> _Dataset records_

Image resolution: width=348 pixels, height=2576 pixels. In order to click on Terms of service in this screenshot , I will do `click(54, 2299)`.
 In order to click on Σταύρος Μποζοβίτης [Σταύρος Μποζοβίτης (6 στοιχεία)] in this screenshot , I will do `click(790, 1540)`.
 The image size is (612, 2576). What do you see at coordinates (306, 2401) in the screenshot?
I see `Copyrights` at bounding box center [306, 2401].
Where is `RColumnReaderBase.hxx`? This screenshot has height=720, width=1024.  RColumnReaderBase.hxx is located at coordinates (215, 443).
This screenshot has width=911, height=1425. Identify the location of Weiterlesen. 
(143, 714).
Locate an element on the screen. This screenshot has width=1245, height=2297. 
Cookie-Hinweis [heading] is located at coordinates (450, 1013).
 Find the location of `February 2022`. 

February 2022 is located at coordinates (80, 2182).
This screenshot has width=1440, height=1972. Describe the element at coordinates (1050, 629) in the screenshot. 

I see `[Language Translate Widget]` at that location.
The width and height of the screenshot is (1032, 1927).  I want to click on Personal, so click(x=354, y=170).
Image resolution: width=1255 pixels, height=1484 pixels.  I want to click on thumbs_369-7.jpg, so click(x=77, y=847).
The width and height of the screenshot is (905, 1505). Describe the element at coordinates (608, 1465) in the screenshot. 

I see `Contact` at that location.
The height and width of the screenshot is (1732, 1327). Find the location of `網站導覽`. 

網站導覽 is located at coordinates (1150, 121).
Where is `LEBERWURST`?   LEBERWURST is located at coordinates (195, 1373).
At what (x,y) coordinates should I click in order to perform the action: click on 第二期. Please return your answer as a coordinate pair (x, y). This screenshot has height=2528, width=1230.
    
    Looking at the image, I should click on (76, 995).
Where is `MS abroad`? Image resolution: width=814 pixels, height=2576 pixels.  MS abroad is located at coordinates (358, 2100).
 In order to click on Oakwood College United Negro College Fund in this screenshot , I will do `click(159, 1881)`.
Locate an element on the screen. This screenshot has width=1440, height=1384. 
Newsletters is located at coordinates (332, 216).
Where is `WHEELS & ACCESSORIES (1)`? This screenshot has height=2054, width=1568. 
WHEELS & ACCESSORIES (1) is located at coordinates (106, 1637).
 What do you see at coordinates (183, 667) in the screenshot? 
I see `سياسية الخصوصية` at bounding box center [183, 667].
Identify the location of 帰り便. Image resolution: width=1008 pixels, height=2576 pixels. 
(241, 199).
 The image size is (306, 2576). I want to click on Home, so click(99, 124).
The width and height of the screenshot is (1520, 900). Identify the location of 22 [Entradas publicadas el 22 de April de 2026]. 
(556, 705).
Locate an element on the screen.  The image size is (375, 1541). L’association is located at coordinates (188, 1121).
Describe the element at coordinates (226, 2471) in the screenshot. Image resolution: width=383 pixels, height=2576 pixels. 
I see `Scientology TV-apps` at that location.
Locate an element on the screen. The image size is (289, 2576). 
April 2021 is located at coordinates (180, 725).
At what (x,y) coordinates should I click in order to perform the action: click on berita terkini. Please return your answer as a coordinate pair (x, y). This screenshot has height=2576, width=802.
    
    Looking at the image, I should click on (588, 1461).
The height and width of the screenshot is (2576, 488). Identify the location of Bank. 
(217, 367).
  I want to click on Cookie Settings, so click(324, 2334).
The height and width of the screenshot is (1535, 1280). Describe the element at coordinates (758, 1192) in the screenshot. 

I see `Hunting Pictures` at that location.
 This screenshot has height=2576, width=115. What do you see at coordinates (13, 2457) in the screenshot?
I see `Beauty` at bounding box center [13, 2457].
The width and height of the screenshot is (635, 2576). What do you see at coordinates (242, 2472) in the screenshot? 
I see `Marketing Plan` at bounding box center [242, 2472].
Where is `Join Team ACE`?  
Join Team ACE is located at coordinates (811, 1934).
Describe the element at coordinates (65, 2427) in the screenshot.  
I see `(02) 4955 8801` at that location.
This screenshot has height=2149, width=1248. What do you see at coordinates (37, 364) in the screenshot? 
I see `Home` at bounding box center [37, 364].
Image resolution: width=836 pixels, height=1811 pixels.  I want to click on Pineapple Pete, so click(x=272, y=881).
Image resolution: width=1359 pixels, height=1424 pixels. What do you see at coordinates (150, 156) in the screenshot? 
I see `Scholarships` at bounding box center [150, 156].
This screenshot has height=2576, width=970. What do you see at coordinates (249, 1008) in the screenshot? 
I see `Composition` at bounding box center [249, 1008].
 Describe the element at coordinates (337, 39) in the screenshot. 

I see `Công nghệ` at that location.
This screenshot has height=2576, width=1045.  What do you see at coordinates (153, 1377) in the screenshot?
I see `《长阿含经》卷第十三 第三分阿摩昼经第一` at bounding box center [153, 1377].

> _What the task asks_
Reproduce exactly the section above that begins at the line containing "has height=2528, width=1230." and ends at the line containing "In order to click on Oakwood", leaving out all other lines.

> _Task solution_
At what (x,y) coordinates should I click in order to perform the action: click on 第二期. Please return your answer as a coordinate pair (x, y). This screenshot has height=2528, width=1230.
    
    Looking at the image, I should click on (76, 995).
Where is `MS abroad`? Image resolution: width=814 pixels, height=2576 pixels.  MS abroad is located at coordinates (358, 2100).
 In order to click on Oakwood College United Negro College Fund in this screenshot , I will do `click(159, 1881)`.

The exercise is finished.